И еще я попробовал высказать мое понимание того, что двигало Гагариным и мое представление о нем самом, с великим трудом восстанавливая события и обстановку того времени, прибегая иногда к помощи опубликованных в Интернете материалов, которые оживляли мою память, и которые в той или иной степени совпадали с моим мнением.
Но, если уж и рассказывать о том Юре Гагарине, то придется еще представить себе, как мы тогда жили, чем дышали. Дело в том, что тогда все было по-другому. И люди, и страна, и мир. Время меняет все, даже положение звезд над головой. А уж жизнь, тем более.
ТОГДА, ПОЛВЕКА ТОМУ НАЗАД
Москва той поры еще не была изуродована «вставной челюстью» Нового Арбата. Город очень отличался от сегодняшнего – не было ни слепящих неоновых реклам, ни грохота автомобильных табунов. По сегодняшним меркам Москву в пятидесятые - шестидесятые годы можно считать в большой степени провинциальным городом: в большинстве своем город оставался застроенным двух-, трехэтажными домами с загороженными деревянными заборами дворами, кривыми переулками, над которыми возвышалась семерка высотных «сталинских небоскребов», их шпили можно было видеть из любого московского дома. Ленинградцы с явным чувством превосходства называли Москву «большой деревней», скорее всего, имея в виду не только низкие кривые переулки, но и полу-деревенский образ жизни - «всем двором».
В сравнении с сегодняшним город был тихим. Пронзительный свист низко летающих над домами стрижей редко заглушался шумом проезжающего по булыжнику автомобиля или звоном отдаленного трамвая. Даже запахи были другими. По весне пахло тающим снегом, потом сладким ароматом цветущих по многим улицам вековых лип и сирени. Маленькие дети с нетерпением ждали лета, начинающегося с открывания настежь заклеенных на зиму окон, когда можно выбежать на двор в одних трусиках и всласть побегать босиком по нагретой солнцем земле.

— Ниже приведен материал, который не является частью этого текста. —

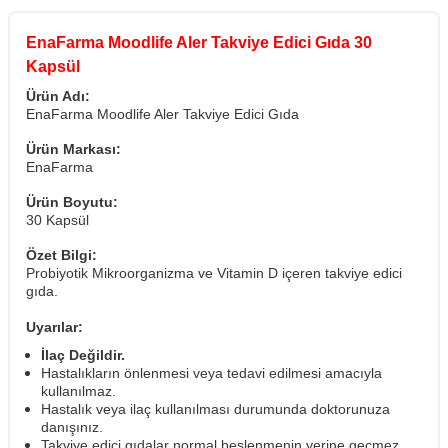
EnaFarma Moodlife Aler Takviye Edici Gıda 30
Kapsül
Ürün Adı:
EnaFarma Moodlife Aler Takviye Edici Gıda
Ürün Markası:
EnaFarma
Ürün Boyutu:
30 Kapsül
Özet Bilgi:
Probiyotik Mikroorganizma ve Vitamin D içeren takviye edici
gıda.
Uyarılar:
İlaç Değildir.
Hastalıkların önlenmesi veya tedavi edilmesi amacıyla
kullanılmaz.
Hastalık veya ilaç kullanılması durumunda doktorunuza
danışınız.
Takviye edici gıdalar normal beslenmenin yerine geçmez.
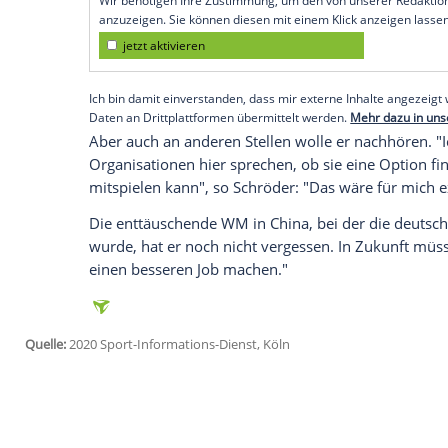
Köln
(SID) - "Ich hoffe, dass sich da irge
Los Angeles Lakers
im DBB-Podcast Basel
Kommt
Schröder
mit dem Meister in den 
erwartet weit, wäre eine Teilnahme am T
derzeitigem Stand nicht möglich. "Ich we
Präsident der NBPA (NBA-Spielergewerksch
Empfohlener externer Inhalt:
Glomex GmbH
Wir benötigen Ihre Zustimmung, um den von un
anzuzeigen. Sie können diesen mit einem Klick a
jetzt aktivieren
Ich bin damit einverstanden, dass mir externe In
Daten an Drittplattformen übermittelt werden.
Meh
Aber auch an anderen Stellen wolle er n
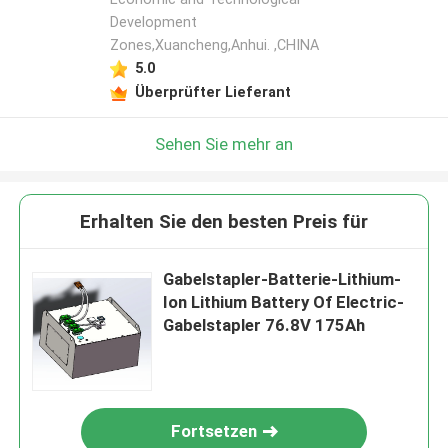
Development
Zones,Xuancheng,Anhui. ,CHINA
5.0
Überprüfter Lieferant
Sehen Sie mehr an
Erhalten Sie den besten Preis für
Gabelstapler-Batterie-Lithium-
Ion Lithium Battery Of Electric-
Gabelstapler 76.8V 175Ah
Fortsetzen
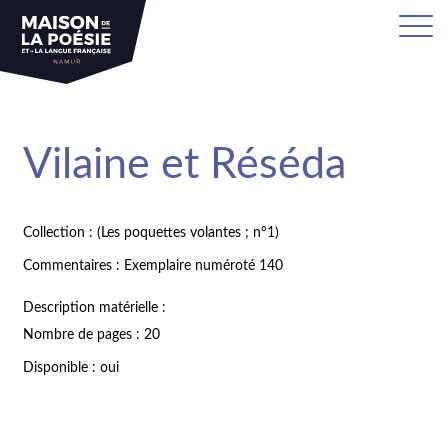
Vilaine et Réséda
Collection : (Les poquettes volantes ; n°1)
Commentaires : Exemplaire numéroté 140
Description matérielle :
Nombre de pages : 20
Disponible : oui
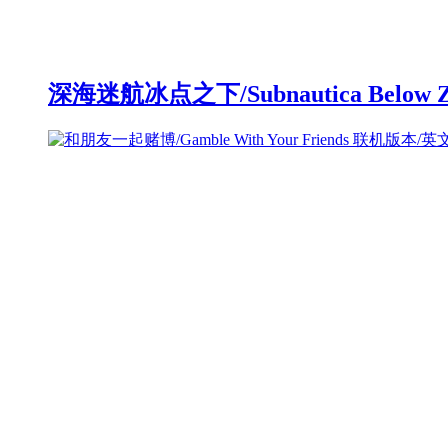
深海迷航冰点之下/Subnautica Below 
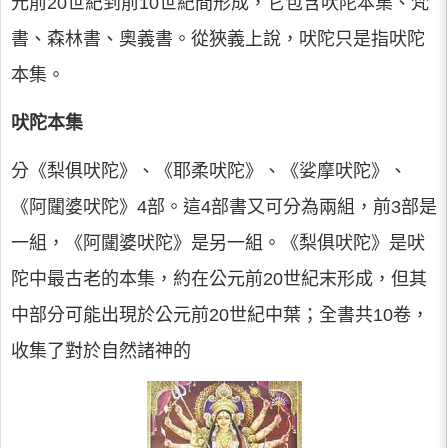
元前20世紀到前10世紀間形成，它包含吠陀本集、梵
書、森林書、奧義書。從狹義上說，吠陀只是指吠陀
本集。
吠陀本集
分《梨俱吠陀》、《耶柔吠陀》、《娑摩吠陀》、
《阿闥婆吠陀》4部。這4部書又可分為兩組，前3部是
一組，《阿闥婆吠陀》是另一組。《梨俱吠陀》是吠
陀中最古老的本集，約在公元前20世紀末形成，但其
中部分可能出現於公元前20世紀中葉；全書共10卷，
收集了對於自然諸神的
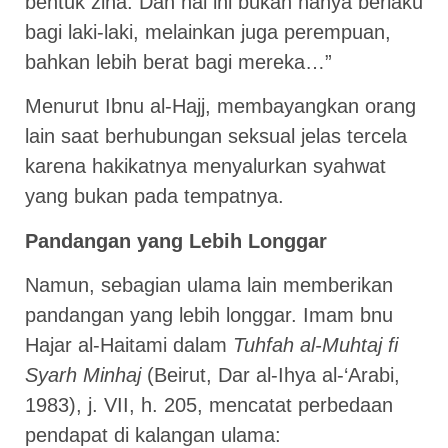
bentuk zina. Dan hal ini bukan hanya berlaku
bagi laki-laki, melainkan juga perempuan,
bahkan lebih berat bagi mereka…”
Menurut Ibnu al-Hajj, membayangkan orang
lain saat berhubungan seksual jelas tercela
karena hakikatnya menyalurkan syahwat
yang bukan pada tempatnya.
Pandangan yang Lebih Longgar
Namun, sebagian ulama lain memberikan
pandangan yang lebih longgar. Imam bnu
Hajar al-Haitami dalam
Tuhfah al-Muhtaj fi
Syarh Minhaj
(Beirut, Dar al-Ihya al-‘Arabi,
1983), j. VII, h. 205, mencatat perbedaan
pendapat di kalangan ulama:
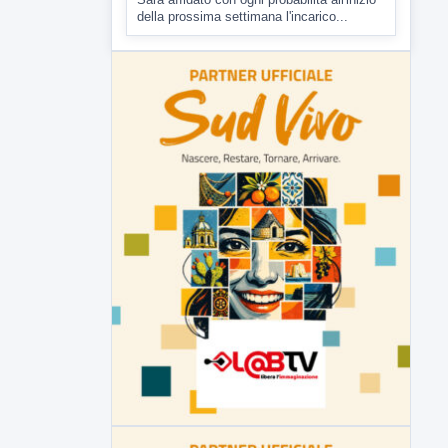
Malore o aggressione? Sarà
l'autopsia a chiarire il giallo di Villa
Adriana
Sarà affidato con ogni probabilità all'inizio
della prossima settimana l'incarico...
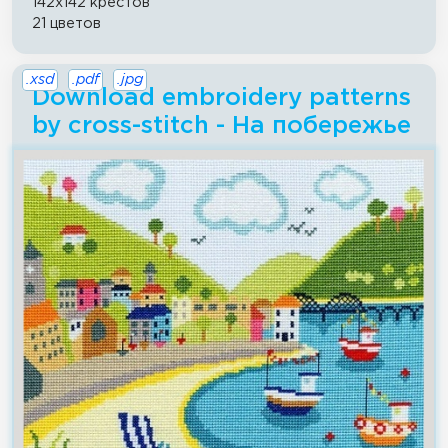
142x142 крестов
21 цветов
.xsd
.pdf
.jpg
Download embroidery patterns
by cross-stitch - На побережье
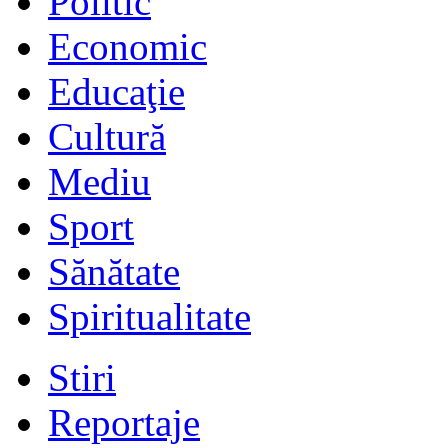
Politic
Economic
Educaţie
Cultură
Mediu
Sport
Sănătate
Spiritualitate
Stiri
Reportaje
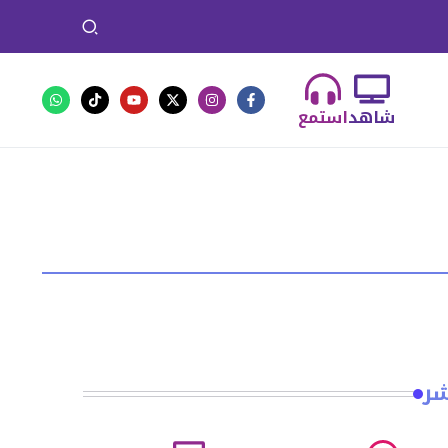
شاهد
استمع
شر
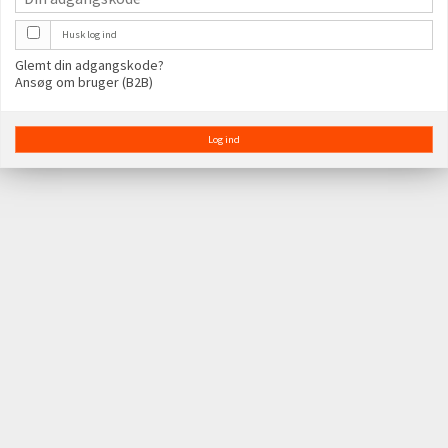
Husk log ind
Glemt din adgangskode?
Ansøg om bruger (B2B)
Log ind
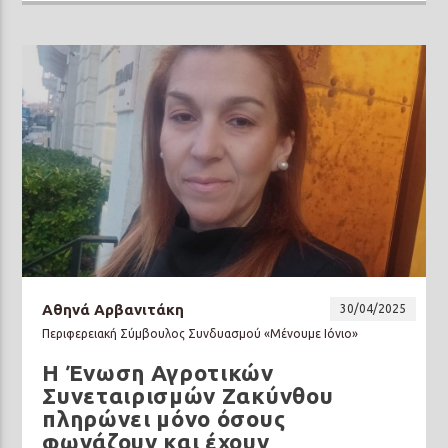
Αθηνά Αρβανιτάκη
30/04/2025
Περιφερειακή Σύμβουλος Συνδυασμού «Μένουμε Ιόνιο»
Η Ένωση Αγροτικών
Συνεταιρισμών Ζακύνθου
πληρώνει μόνο όσους
φωνάζουν και έχουν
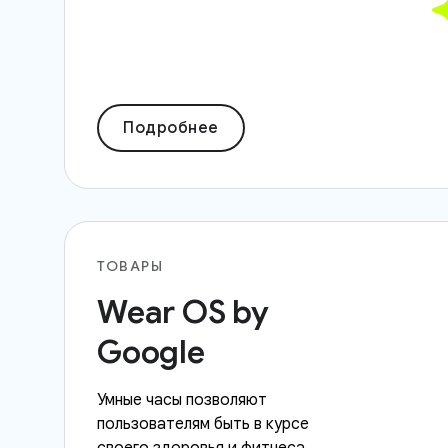
Подробнее
ТОВАРЫ
Wear OS by
Google
Умные часы позволяют
пользователям быть в курсе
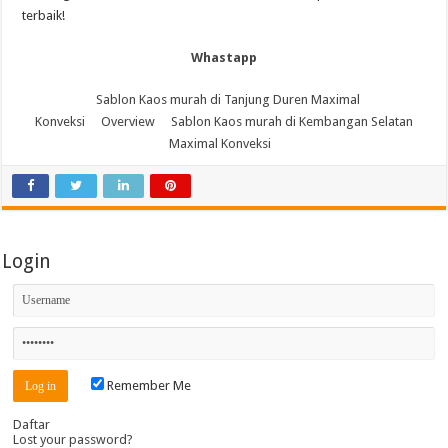
terbaik!
Whastapp
Sablon Kaos murah di Tanjung Duren Maximal
Konveksi
Overview
Sablon Kaos murah di Kembangan Selatan
Maximal Konveksi
Login
Remember Me
Daftar
Lost your password?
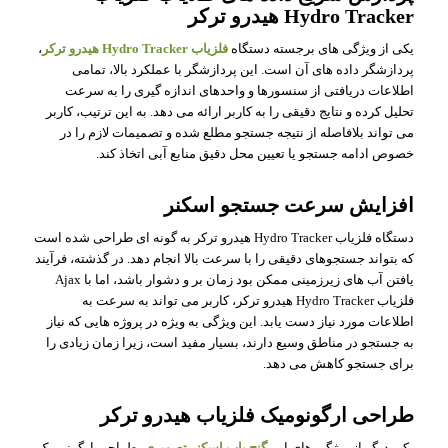
Hydro Tracker هیدرو ترکر
یکی از ویژگی های برجسته دستگاه
فلزیاب Hydro Tracker هیدرو ترکر
،
پردازشگر داده های آن است. این پردازشگر با عملکرد بالا، تمامی
اطلاعات دریافتی از سنسورها و واحدهای اندازه گیری را به سرعت
تحلیل کرده و نتایج دقیقی را به کاربر ارائه می دهد. به این ترتیب، کاربر
می تواند بلافاصله از نتیجه جستجو مطلع شده و تصمیمات لازم را در
خصوص ادامه جستجو یا تعیین محل دقیق منابع آبی اتخاذ کند.
افزایش سرعت جستجو اسکنر
دستگاه فلزیاب Hydro Tracker هیدرو ترکر به گونه ای طراحی شده است
که بتواند جستجوهای دقیقی را با سرعت بالا انجام دهد. در گذشته، فرآیند
یافتن آب های زیرزمینی ممکن بود زمان بر و دشوار باشد، اما با Ajax
فلزیاب Hydro Tracker هیدرو ترکر، کاربر می تواند به سرعت به
اطلاعات مورد نیاز دست یابد. این ویژگی به ویژه در پروژه هایی که نیاز
به جستجو در مناطق وسیع دارند، بسیار مفید است، زیرا زمان زیادی را
برای جستجو کاهش می دهد.
طراحی ارگونومیک فلزیاب هیدرو ترکر
یکی دیگر از ویژگی های این
گنج یاب اسکنر تصویری
، طراحی ارگونومیک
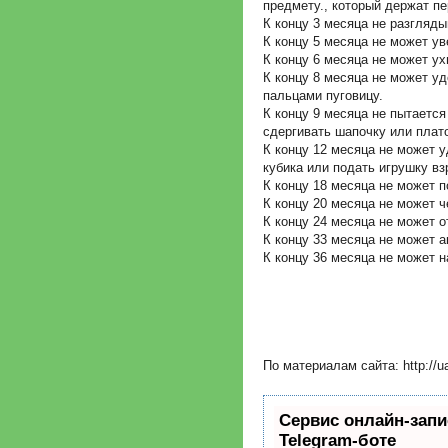
предмету., который держат пе
К концу 3 месяца не разгляды
К концу 5 месяца не может ув
К концу 6 месяца не может ух
К концу 8 месяца не может у
пальцами пуговицу.
К концу 9 месяца не пытается
сдергивать шапочку или плато
К концу 12 месяца не может 
кубика или подать игрушку вз
К концу 18 месяца не может п
К концу 20 месяца не может ч
К концу 24 месяца не может о
К концу 33 месяца не может а
К концу 36 месяца не может н
По материалам сайта: http://uau
Сервис онлайн-запи
Telegram-боте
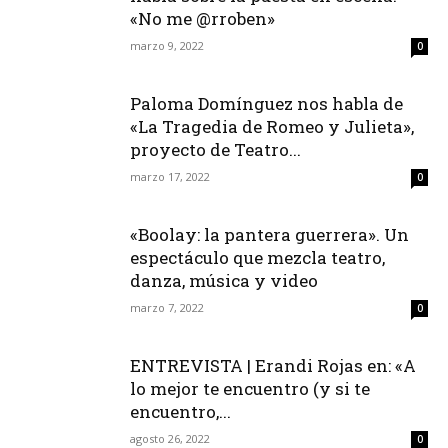
«No me @rroben»
marzo 9, 2022
0
Paloma Domínguez nos habla de
«La Tragedia de Romeo y Julieta»,
proyecto de Teatro...
marzo 17, 2022
0
«Boolay: la pantera guerrera». Un
espectáculo que mezcla teatro,
danza, música y video
marzo 7, 2022
0
ENTREVISTA | Erandi Rojas en: «A
lo mejor te encuentro (y si te
encuentro,...
agosto 26, 2022
0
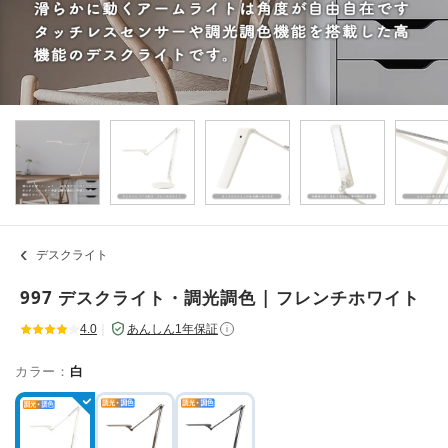
デスクライト
997 デスクライト・調光調色 | フレンチホワイト
4.0
｜
あんしん1年保証
i
カラー：
白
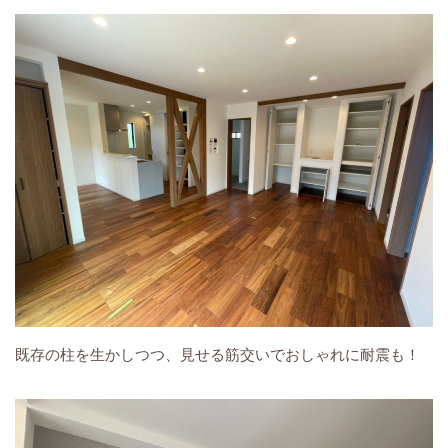
既存の柱を生かしつつ、見せる筋交いでおしゃれに耐震も！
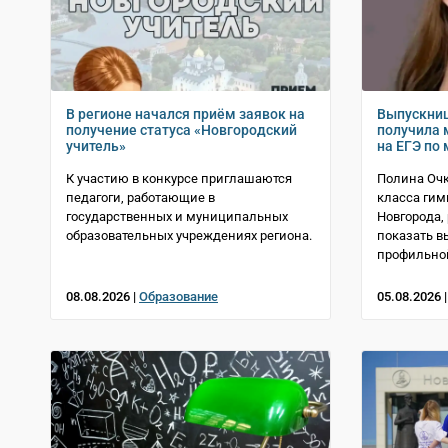
В регионе начался приём заявок на
Выпускниц
получение статуса «Новгородский
получила 
учитель»
на ЕГЭ по
К участию в конкурсе приглашаются
Полина Очк
педагоги, работающие в
класса гим
государственных и муниципальных
Новгорода,
образовательных учреждениях региона.
показать в
профильно
08.08.2026 |
Образование
05.08.2026 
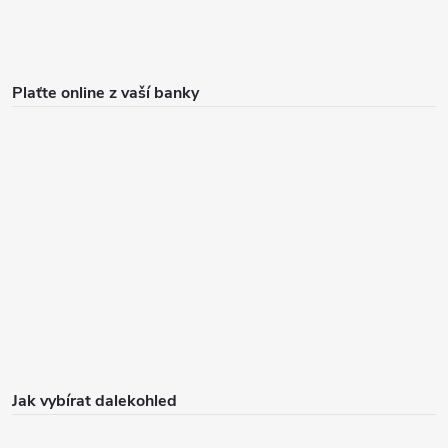
Plaťte online z vaší banky
Jak vybírat dalekohled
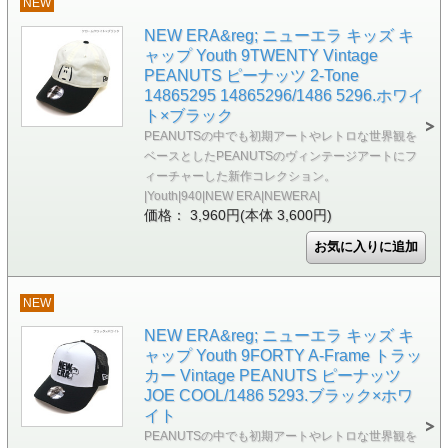
NEW
NEW ERA&reg; ニューエラ キッズ キ
ャップ Youth 9TWENTY Vintage
PEANUTS ピーナッツ 2-Tone
14865295 14865296/1486 5296.ホワイ
ト×ブラック
PEANUTSの中でも初期アートやレトロな世界観を
ベースとしたPEANUTSのヴィンテージアートにフ
ィーチャーした新作コレクション。
|Youth|940|NEW ERA|NEWERA|
価格： 3,960円(本体 3,600円)
NEW
NEW ERA&reg; ニューエラ キッズ キ
ャップ Youth 9FORTY A-Frame トラッ
カー Vintage PEANUTS ピーナッツ
JOE COOL/1486 5293.ブラック×ホワ
イト
PEANUTSの中でも初期アートやレトロな世界観を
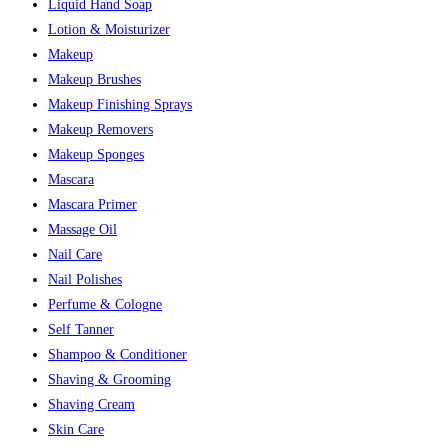
Liquid Hand Soap
Lotion & Moisturizer
Makeup
Makeup Brushes
Makeup Finishing Sprays
Makeup Removers
Makeup Sponges
Mascara
Mascara Primer
Massage Oil
Nail Care
Nail Polishes
Perfume & Cologne
Self Tanner
Shampoo & Conditioner
Shaving & Grooming
Shaving Cream
Skin Care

А с поздней осени начинало потягивать печным дымом, стелющимся над старыми особняками арбатских переулков. И ночью, возвращаясь со свидания по сонным улицам, можно было видеть россыпи звезд над головой…
Это снимки 1957 года одной из типичных арбатских улиц. Теперь на этом месте стоят серые бетонные башни Нового Арбата. |
В те годы люди еще умели писать пространные письма, ходили на все новые кинофильмы, зачитывались Аксеновым и Хемингуеем, с их романтическими и ироничными героями, не знали слова «секс», и верхом пошлости считались убогие американские детективы и доморощенное копирование Элвиса Пресли.
Москвичи жили в коммуналках – в каждой квартире по нескольку семей, пользующихся общей кухней, одним туалетом и телефоном в коридоре, - привыкли жить на виду у соседей, чей внимательный, критический взгляд подмечал все: и твоих гостей и твои новые ботинки или прическу, и как часто и как долго ты болтаешь по телефону. Та «коммунальная» жизнь достаточно верно показана в фильме «Покровские ворота» Михаила Казакова, правда, в ностальгически розовых тонах, поскольку бывали и ссоры, и драки, и многолетнее третирование соседей.
А над всем этим стояли пионерская организация, комсомол, коммунистическая партия, которые неусыпно следили за идеологическим и политическим воспитанием, всячески приучая советских людей к жертвованию личным во имя «светлого будущего». Газеты, радио, телевидение, кино – все было нацелено на это воспитание существования «в стаде».
И, действительно, если, как говорится «не высовываться», то можно было жить без особых забот и без больших затрат, двигаясь по доступной для всех общей колее, как в общем вагоне: ясли, детский сад, обязательная школа с выездом летом в пионерские лагеря, потом училище, техникум или институт с принудительным распределением на работу по их окончании, обязательная работа и, где-то в конце – пенсия, достаточная для пропитания. Деньги тогда не имели особого значения – материальные блага нельзя было купить, их ДАВАЛИ: квартиры, машины и даже холодильники распределяли по разнарядкам райкомов, обкомов и ЦКа партии. Давали за заслуги. Или партийным бонзам.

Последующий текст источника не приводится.